When the car pulled up in front of Jadeites High School, it was pretty late. The school was, well, different in Magnolia. The sprawling green campus with its sit-out cafeteria and bright banners around the red-brown brick building seemed pleasant.
Sadly, that thought was banished once I set foot into the grounds. For I was greeted with a huge pink banner held by four eager boys and girls.
The kind words of Welcome Loony were scribbled on it.
"What the hell is that?" I said.
One of the girls looked genuinely hurt. "Well, we heard you were coming, so…well we thought you'd like this, Loony!"
"Oh. Yeah, thanks. It's Lucy."
So you get the idea of how fab my day started.
Lots of normal, banner free people greeted me inside the building. One boy, Gray Fullbuster told me that there were a couple of nerds who did that banner thing for every new kid. You take one look at Gray and you can bet half a penny that he's a jock through and through.
Oh right. Sorry, forgot to mention the part where everyone who greeted me addressed me as Loony.
My mom's voice wasn't that bad on phone that it would sound like Loony instead of Lucy, would it?
By the time I reached the principal's office—my step brothers had conveniently vanished the second I came in—I was exhausted already.
Makarov was a kind old dear, really. He had funny tufts of white hair around and behind his pointed ears and a fab moustache. He was short but for a man that wizened looking he sure had a lot of energy. He wasted no time in giving me a schedule, asking me about myself, directing the classes and then all but kicking me out.
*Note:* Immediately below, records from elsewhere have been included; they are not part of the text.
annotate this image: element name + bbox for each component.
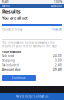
staticText: Continue <box>12 76 26 80</box>
staticText: Your account <box>2 50 21 54</box>
staticText: You are all set <box>2 15 28 21</box>
staticText: Updated today <box>2 28 22 31</box>
staticText: Account <box>51 4 62 8</box>
button[interactable]: Continue <box>2 75 36 81</box>
button[interactable]: View all <box>52 28 62 31</box>
staticText: 3.00 <box>55 59 62 62</box>
staticText: 29.40 <box>53 68 62 72</box>
staticText: Sub total <box>2 54 14 58</box>
button[interactable]: Need help? Contact us <box>0 93 64 100</box>
staticText: 2.40 <box>55 63 62 67</box>
staticText: Shipping <box>2 59 15 62</box>
staticText: Need help? Contact us <box>16 95 48 98</box>
staticText: 24.00 <box>53 54 62 58</box>
staticText: Amount due <box>2 68 21 72</box>
button[interactable]: Account <box>50 4 63 8</box>
staticText: View all <box>52 28 62 31</box>
staticText: 100% <box>54 0 62 4</box>
staticText: 9:41 <box>2 0 9 4</box>
staticText: Results <box>2 8 21 15</box>
button[interactable]: Menu <box>1 4 11 8</box>
staticText: The information below summarises the res… <box>2 41 58 48</box>
staticText: Tax included <box>2 63 19 67</box>
staticText: Menu <box>2 4 10 8</box>
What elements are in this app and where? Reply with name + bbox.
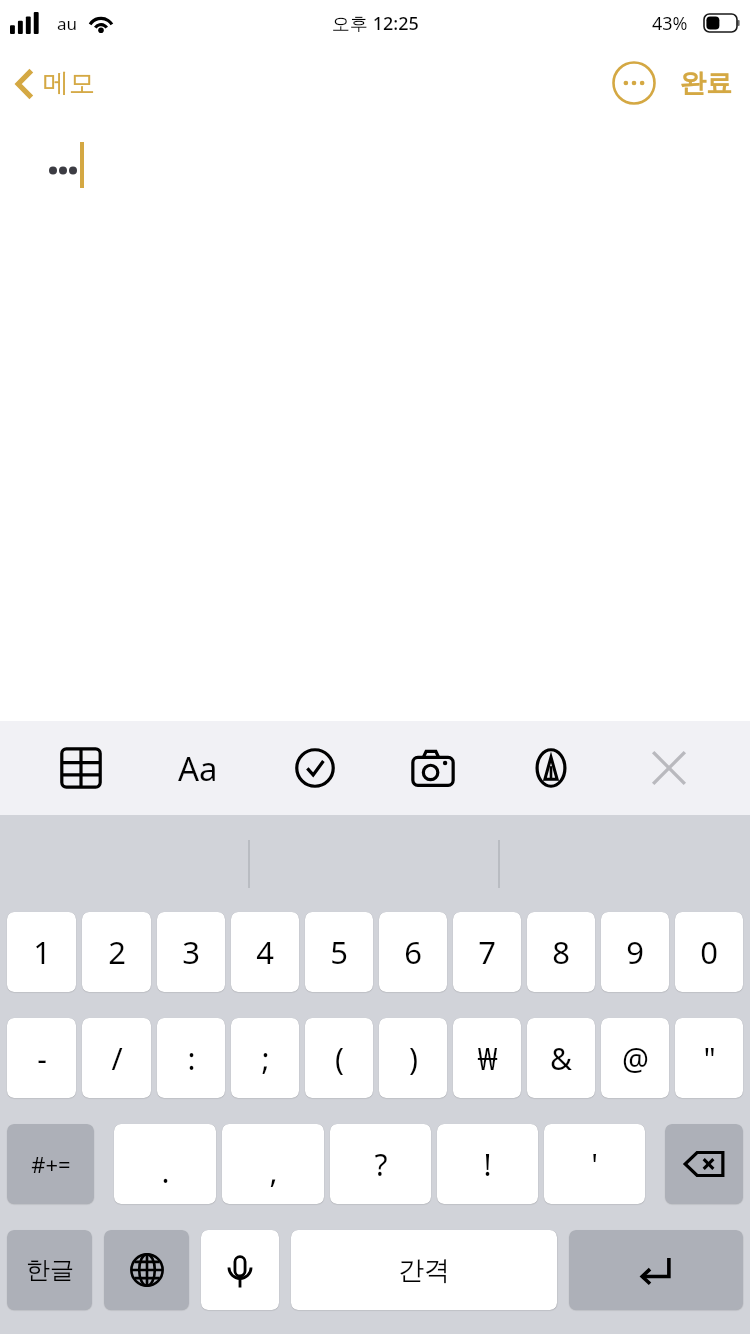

See? That's what people should be like. Snap and done.
I would simply love to tell you that on my way to the first class—Physics, now isn't that a great way to start a Monday—I lost my way and ended up bumping into a super hot blonde boy with eyes that smolder and a smirk that melts you who later on decided to ask me out.
A little less interestingly, I walked right into a Mathematics class and dawdled near the teacher's desk, having misread the schedule Makarov handed me, and waiting for him to start with the 'oh, do introduce yourself!'.
He turned from the board and then stared at me blankly.
"Who are you?"
"Uh, Lucy Heartfilia. Um, I'm new here."
And the teachers didn't even know about me. Yay.
"Oh, but you aren't due till the fourth period…" he looked confused until a girl sighed loudly and impatiently in the front row.
I turned to her, re checking the schedule with horror. How not embarrassing—the new girl doesn't know how to read a map.
The girl was staring at me with her mouth turned down. She had long, scarlet hair, blazing really.
"If I may, sir," she addressed the teacher. "I can show her the way to her class."
"Yes, yes do that," he said dismissively.
A minute later the taller girl was pulling me along the deserted corridors, with the schedule sheet in her hand.
"Uh, hi?" I tried.
She looked at me as we walked. "It's Erza Scarlet," she introduced briskly. "And Lucy, honey, you really can't be late to Physics."
"Why?"
I didn't get to talk with her anymore when she pushed me hastily through the doors and walked off. And I knew why soon enough.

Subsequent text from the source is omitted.